About 18 HMG members (including quite a contingent from the Longbridge area) met on a chilly, but bright, Saturday morning at Wilton Windmill, situated above the village of Wilton, nine miles south-east of Marlborough on the North Wessex Downs in an area of Outstanding Natural Beauty.  The windmill is the only working windmill in the Wessex region, and is now an Associate Member of the HMG.  The Society that runs the mill kindly invited HMG members along for a visit, which is how we found ourselves standing on a not a too muddy field, gazing up at this magnificent mill, built in 1821, when the new Kennet & Avon Canal was constructed.  It milled flour for local farmers until 1914, when it was left unused, becoming derelict.

We were met by Charles Baxter who kindly made us coffee, and supplied delicious rolls, which he had made himself that morning using some of the stone-ground wholemeal flour produced at the mill. These were accompanied by a choice of two jams, one of which, the strawberry, was made last year by Charles and his wife, and was very good.

The group was then split roughly into two, and the group I was in went straight to the top of the mill, a bit gingerly at first, having to navigate the vertical ladders, but easier coming down, but well worth it, as the views over the Wiltshire countryside were splendid.


The granary, now used for presentations  about the mill,
with some of our group.  Keith Andrews


Once at the top, one of the millers, Mike Clark, proceeded to give us a potted history of the mill, as well as pointing out and naming the implements used in the production of the milled flour.

Unfortunately, the mill was not in operation during our visit, but they do mill about twelve times a year, and their stone-ground wholemeal flour can be purchased, when available, from the shepherd’s hut situated next to the windmill.

The Mill is owned by Wiltshire County Council, but run by volunteers, The Wilton Windmill Society.
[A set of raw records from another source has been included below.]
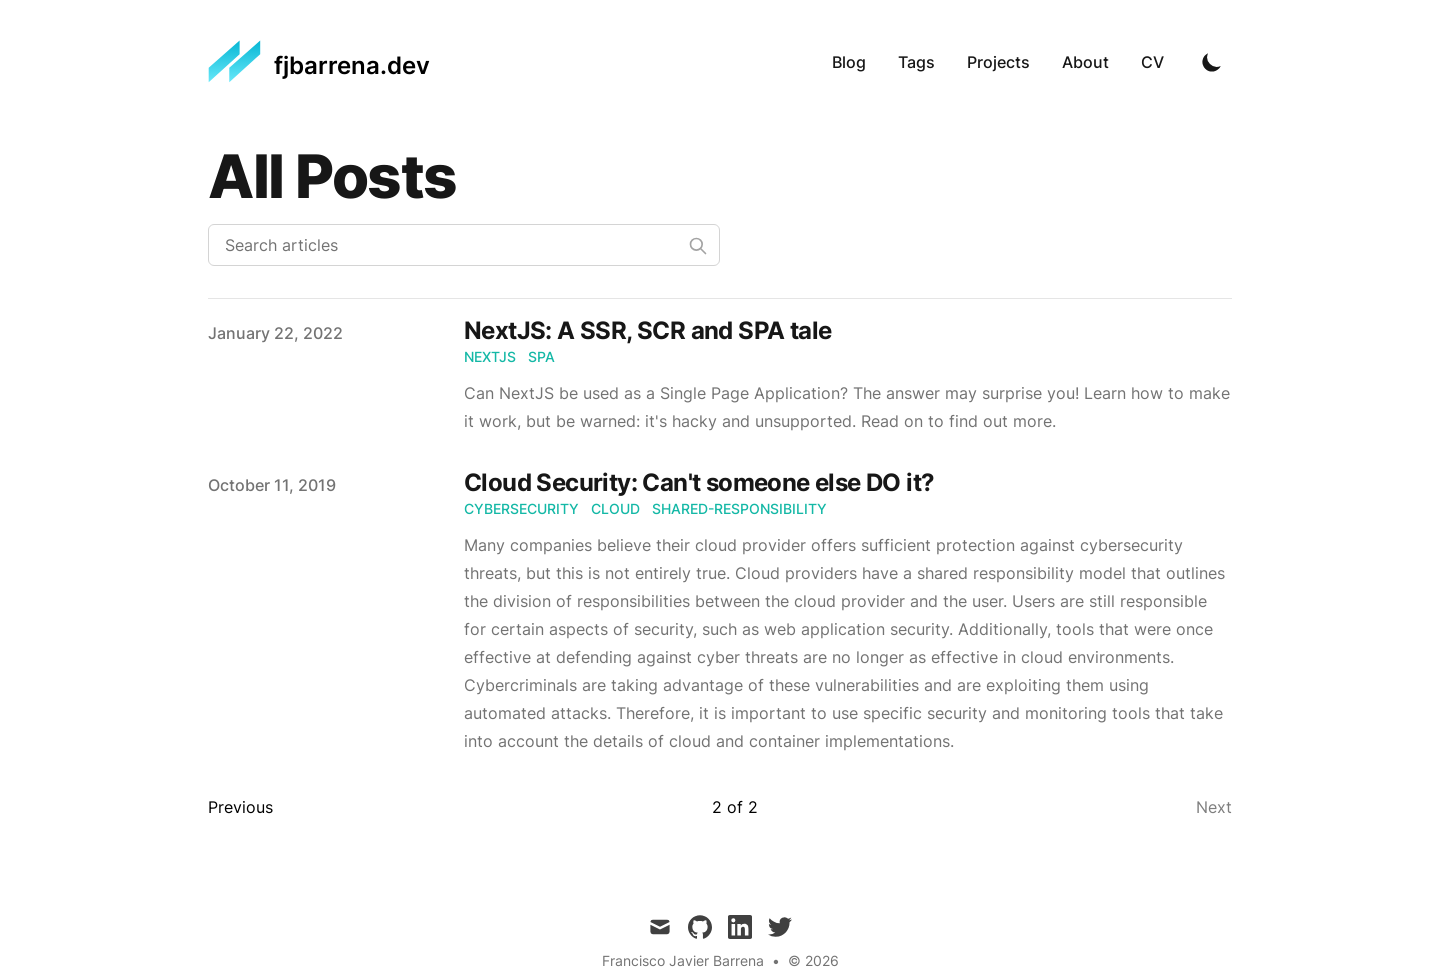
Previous (240, 807)
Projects (998, 62)
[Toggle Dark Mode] (1212, 62)
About (1085, 62)
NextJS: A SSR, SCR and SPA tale (647, 330)
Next (1214, 807)
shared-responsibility (739, 508)
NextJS (490, 356)
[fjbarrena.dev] (319, 62)
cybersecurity (521, 508)
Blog (849, 62)
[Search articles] (464, 245)
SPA (541, 356)
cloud (615, 508)
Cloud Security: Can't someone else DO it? (699, 482)
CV (1152, 62)
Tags (916, 62)
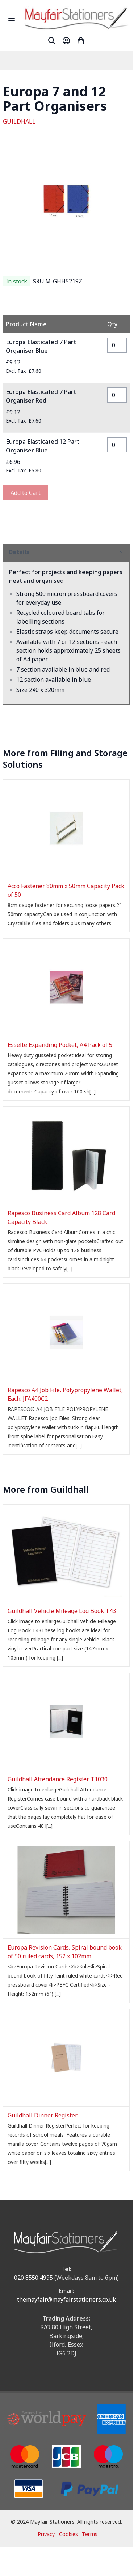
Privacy (46, 2534)
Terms (89, 2534)
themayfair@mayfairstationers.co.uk (66, 2299)
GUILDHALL (19, 121)
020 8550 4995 (33, 2278)
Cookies (68, 2534)
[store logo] (76, 18)
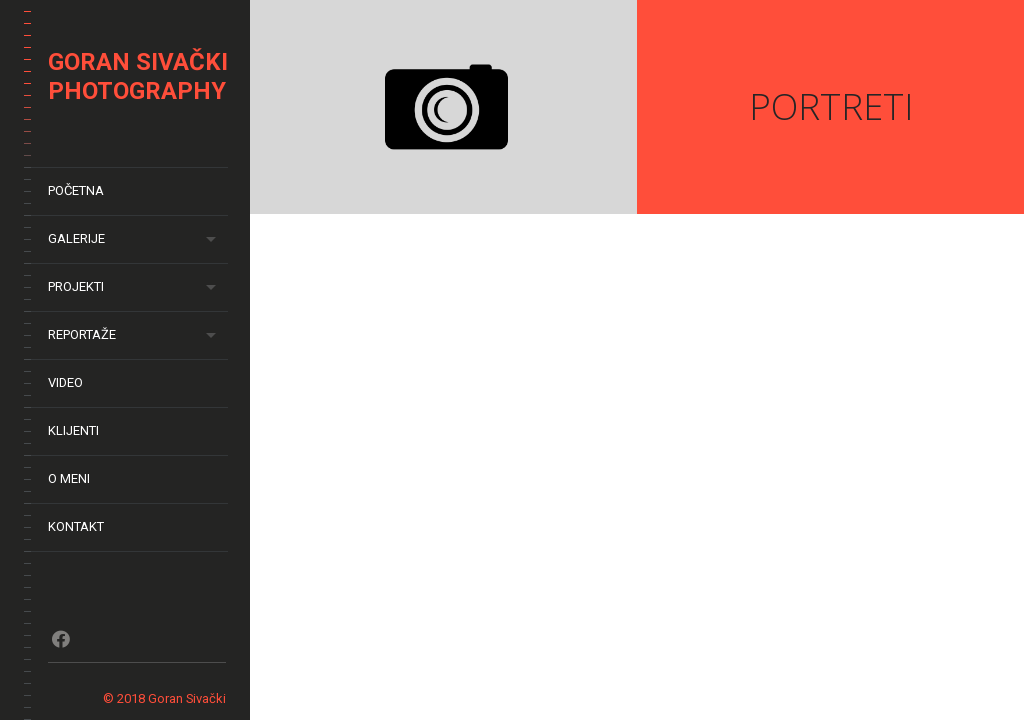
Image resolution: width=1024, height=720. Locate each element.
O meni (69, 478)
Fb (60, 639)
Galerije (76, 238)
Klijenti (73, 430)
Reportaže (82, 334)
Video (65, 382)
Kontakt (76, 526)
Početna (76, 190)
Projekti (76, 286)
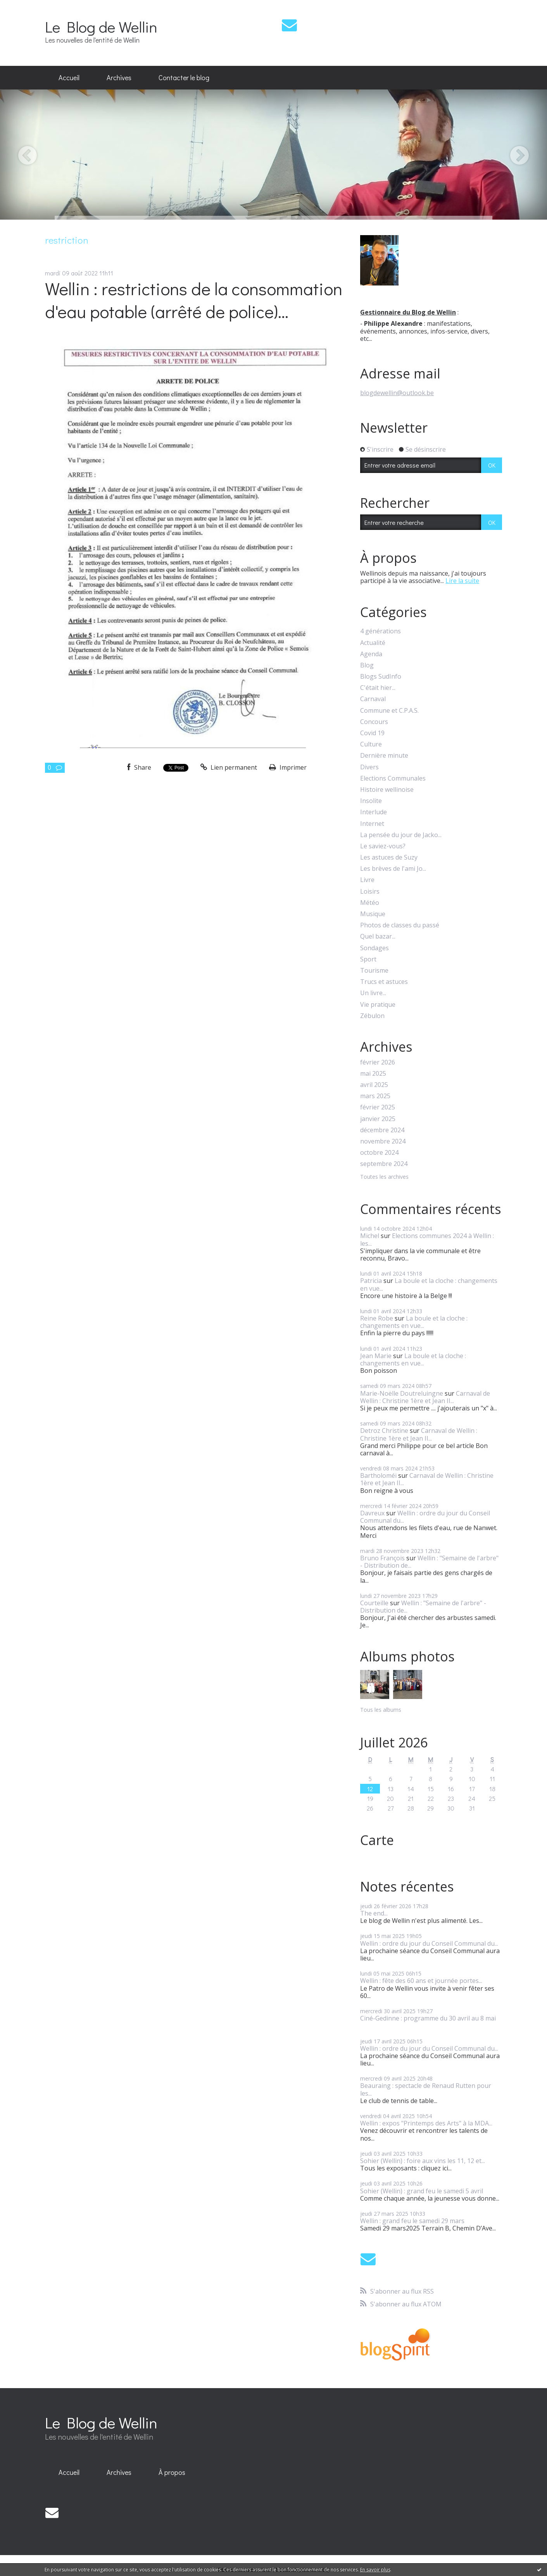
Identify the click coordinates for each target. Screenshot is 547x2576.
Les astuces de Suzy (389, 857)
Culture (371, 744)
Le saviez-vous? (383, 846)
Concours (374, 722)
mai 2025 (373, 1073)
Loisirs (370, 891)
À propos (172, 2472)
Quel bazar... (377, 936)
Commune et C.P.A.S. (389, 710)
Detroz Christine (384, 1430)
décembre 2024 (382, 1130)
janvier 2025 (377, 1119)
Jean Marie (376, 1356)
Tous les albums (380, 1709)
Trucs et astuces (384, 981)
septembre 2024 (383, 1164)
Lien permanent (228, 767)
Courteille (374, 1603)
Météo (369, 902)
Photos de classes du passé (399, 925)
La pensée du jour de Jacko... (401, 835)
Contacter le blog (184, 77)
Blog (367, 665)
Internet (372, 823)
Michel (369, 1235)
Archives (119, 77)
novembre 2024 (383, 1141)
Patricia (371, 1280)
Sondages (374, 948)
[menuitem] (69, 78)
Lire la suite (462, 580)
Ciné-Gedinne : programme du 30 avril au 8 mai (428, 2018)
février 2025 (377, 1107)
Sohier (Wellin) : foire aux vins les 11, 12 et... (422, 2160)
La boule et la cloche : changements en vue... (428, 1284)
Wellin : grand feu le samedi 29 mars (412, 2221)
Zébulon (372, 1016)
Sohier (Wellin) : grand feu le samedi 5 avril (421, 2191)
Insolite (371, 801)
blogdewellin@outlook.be (397, 393)
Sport (368, 959)
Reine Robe (376, 1318)
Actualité (372, 643)
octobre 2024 (379, 1152)
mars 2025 (375, 1096)
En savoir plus (375, 2569)
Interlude (373, 812)
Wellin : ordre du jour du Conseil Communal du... (425, 1517)
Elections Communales (393, 778)
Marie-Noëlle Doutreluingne (401, 1393)
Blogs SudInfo (380, 676)
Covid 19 (372, 733)
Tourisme (374, 970)
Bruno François (382, 1558)
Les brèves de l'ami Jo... (393, 868)
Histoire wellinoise (387, 789)
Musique (372, 914)
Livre (367, 880)
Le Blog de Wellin (101, 26)
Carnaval (373, 699)
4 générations (380, 631)
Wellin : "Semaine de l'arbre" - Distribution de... (429, 1562)
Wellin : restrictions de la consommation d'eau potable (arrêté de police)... (193, 300)
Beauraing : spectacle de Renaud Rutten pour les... (425, 2089)
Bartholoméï (378, 1475)
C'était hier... (377, 687)
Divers (369, 767)
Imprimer (288, 767)
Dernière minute (384, 755)
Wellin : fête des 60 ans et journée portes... (421, 1980)
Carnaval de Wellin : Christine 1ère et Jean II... (425, 1397)
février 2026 (377, 1062)
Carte (377, 1840)
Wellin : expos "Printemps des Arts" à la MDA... (426, 2123)
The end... (374, 1913)
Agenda (371, 654)
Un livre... (373, 993)
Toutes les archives (384, 1177)
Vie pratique (377, 1004)
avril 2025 (374, 1085)
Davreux (372, 1513)
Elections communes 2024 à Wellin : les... (427, 1239)
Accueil (69, 77)
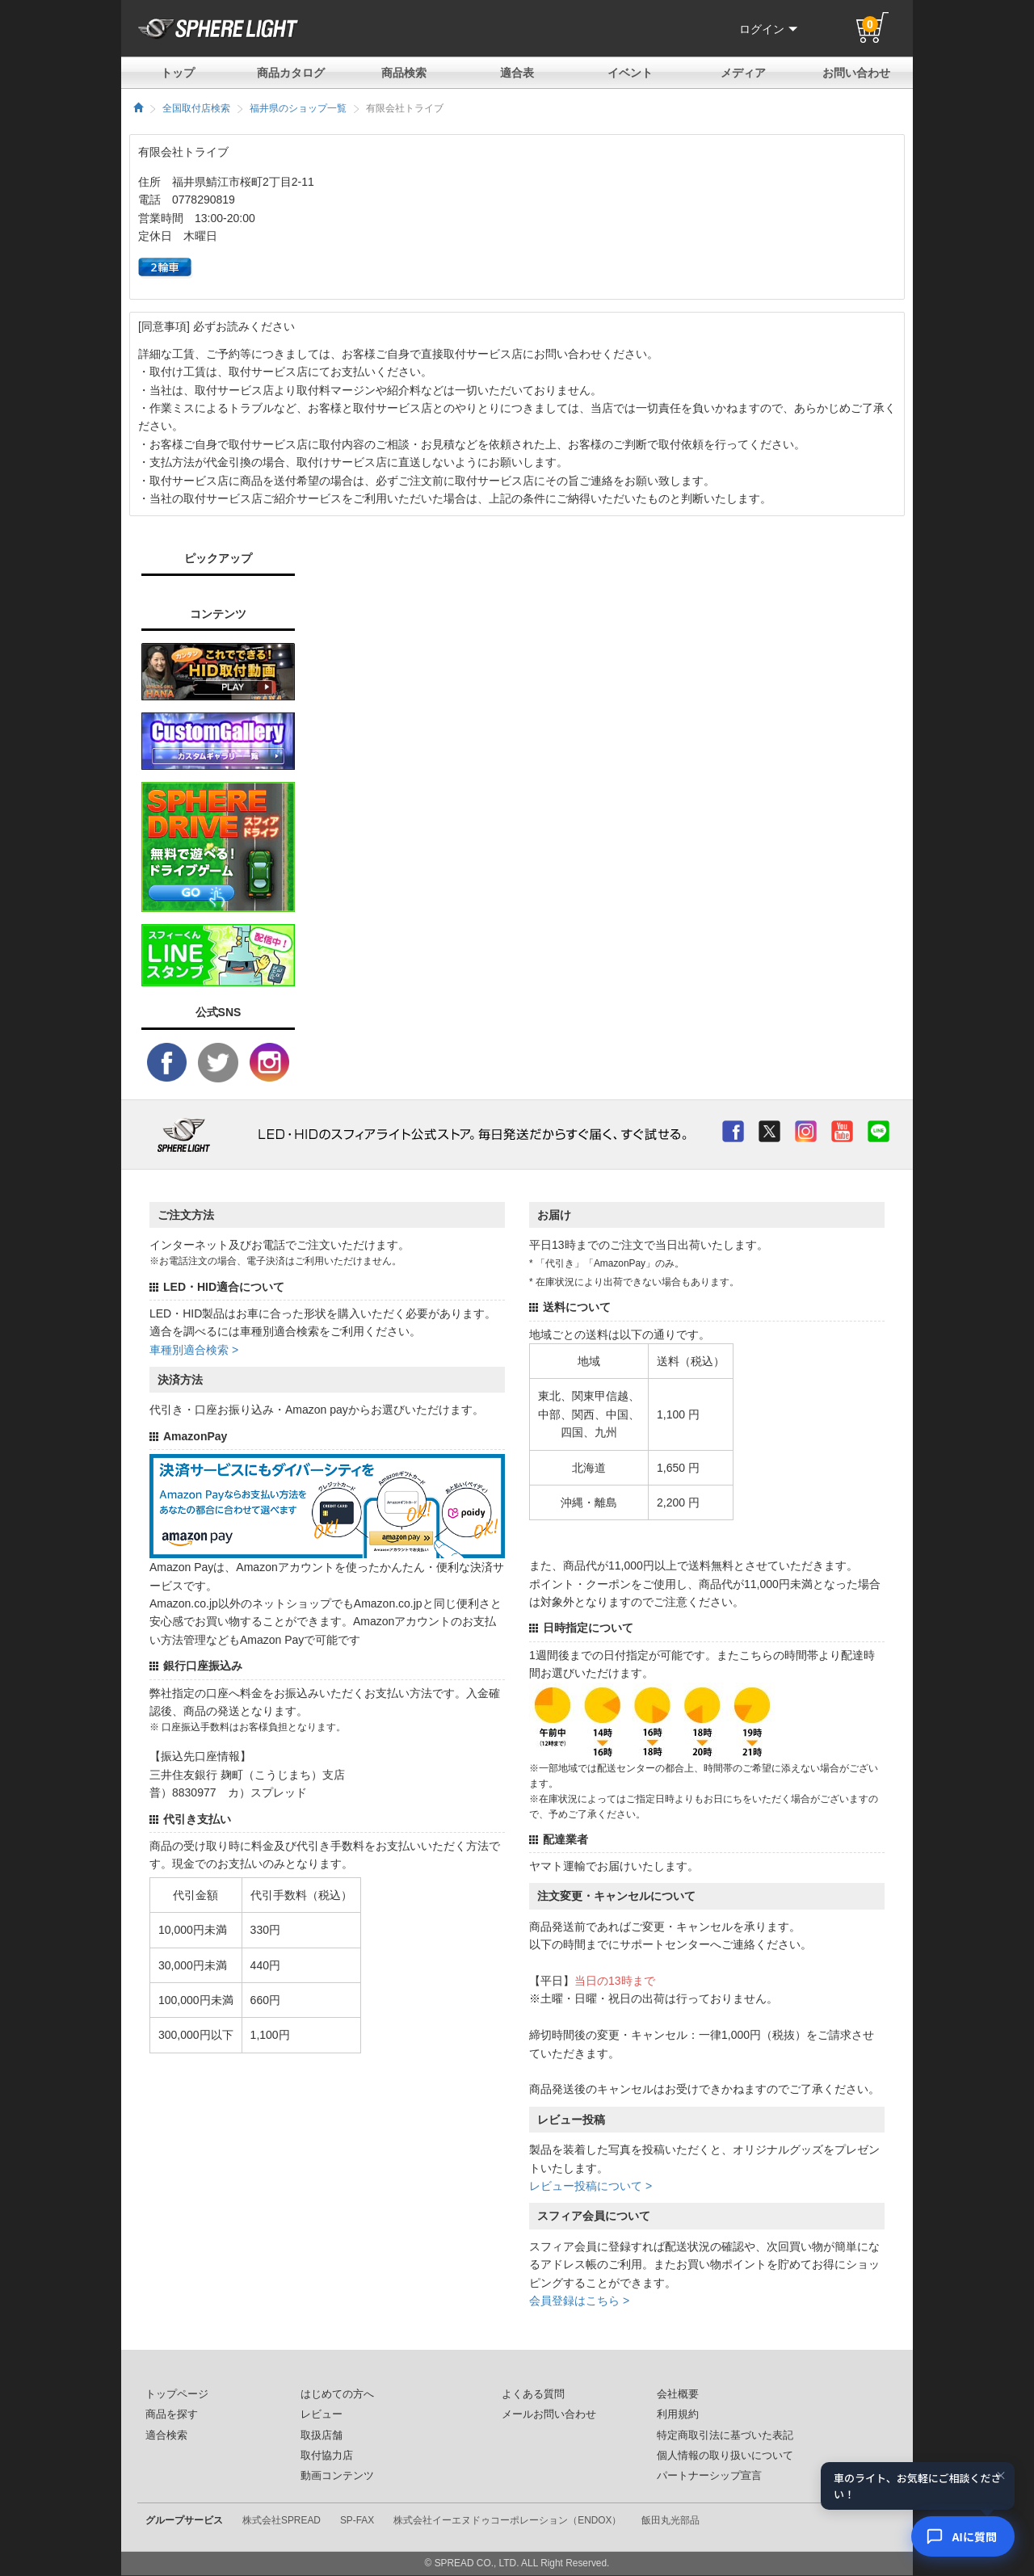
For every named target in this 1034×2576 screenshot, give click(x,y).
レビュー (322, 2414)
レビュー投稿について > (590, 2185)
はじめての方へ (337, 2394)
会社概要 (678, 2394)
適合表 (517, 72)
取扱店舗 (322, 2435)
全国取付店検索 (196, 108)
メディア (743, 72)
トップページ (176, 2394)
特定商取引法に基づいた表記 (725, 2435)
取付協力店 (327, 2455)
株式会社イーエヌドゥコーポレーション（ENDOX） (507, 2520)
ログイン (768, 29)
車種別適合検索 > (193, 1349)
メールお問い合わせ (549, 2414)
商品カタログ (291, 72)
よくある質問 (533, 2394)
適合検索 (166, 2435)
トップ (178, 72)
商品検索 (404, 72)
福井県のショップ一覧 (298, 108)
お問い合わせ (856, 72)
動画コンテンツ (337, 2475)
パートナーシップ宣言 (709, 2475)
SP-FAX (357, 2520)
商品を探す (171, 2414)
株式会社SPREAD (281, 2520)
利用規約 (678, 2414)
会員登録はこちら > (579, 2300)
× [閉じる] (1001, 2475)
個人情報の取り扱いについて (725, 2455)
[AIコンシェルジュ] (963, 2536)
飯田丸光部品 (670, 2520)
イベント (630, 72)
As mentioned, the mill was built in 1821 when the new Kennet & Avon Canal was built. Water from the old River Bedwyn was used to fill the canal, but this left five local watermills with insufficient water. Apparently, when built, Wilton Windmill was “state of the art” employing all the latest developments in windmill technology, with its machinery almost entirely made of cast iron, and according to a temporary report “universally admitted to be of a very superior construction”. For further information on the history of the mill, and details of the mechanism and how it works and so on, go to www.wiltonwindmill.co.uk

It was in 1972 that the Wiltshire Historic Buildings Trust began to restore the windmill, as close as it could to its 1821 original condition, having persuaded Wiltshire County Council to buy the derelict mill. Their long term aim was to guarantee the future of the mill for succeeding generations by restoring it to a working windmill. This work took about four years, and was paid for by various contributions including one from Marlborough & Ramsbury District Council. The Society relies on donations to keep the windmill working, as there is always something that needs to be done to the fabric and the machinery to keep it is good working order, so all donations are gratefully accepted. For further information, there is an excellent family guide book on sale on site for only £1 where you will find a lot more information on the mill, and from where details for this article were obtained.

After the visit to the windmill, an added bonus was a trip to Crofton Beam Engines, as it is only about a mile from Wilton Windmill. Those of us who are not local took the opportunity of incorporating it into our visit to Wiltshire. It was a good walk, not too far, and clearly signposted. The Canal & River Trust are currently carrying out extensive work on the canal below Crofton installing electric pumps to replenish the upper reaches of the canal, the job that Crofton still occasionally does. Unfortunately, the engines were not in steam, as this was carried out the week before over the Easter weekend. Obviously, thanks to the Lottery, a lot of money has been spent on the site, and it is so well set out and has good facilities. For further information go to www.croftonbeamengines.org

It was advertised by HMG as “a good day out”, and it certainly was; I do hope everyone enjoyed it as much as I did.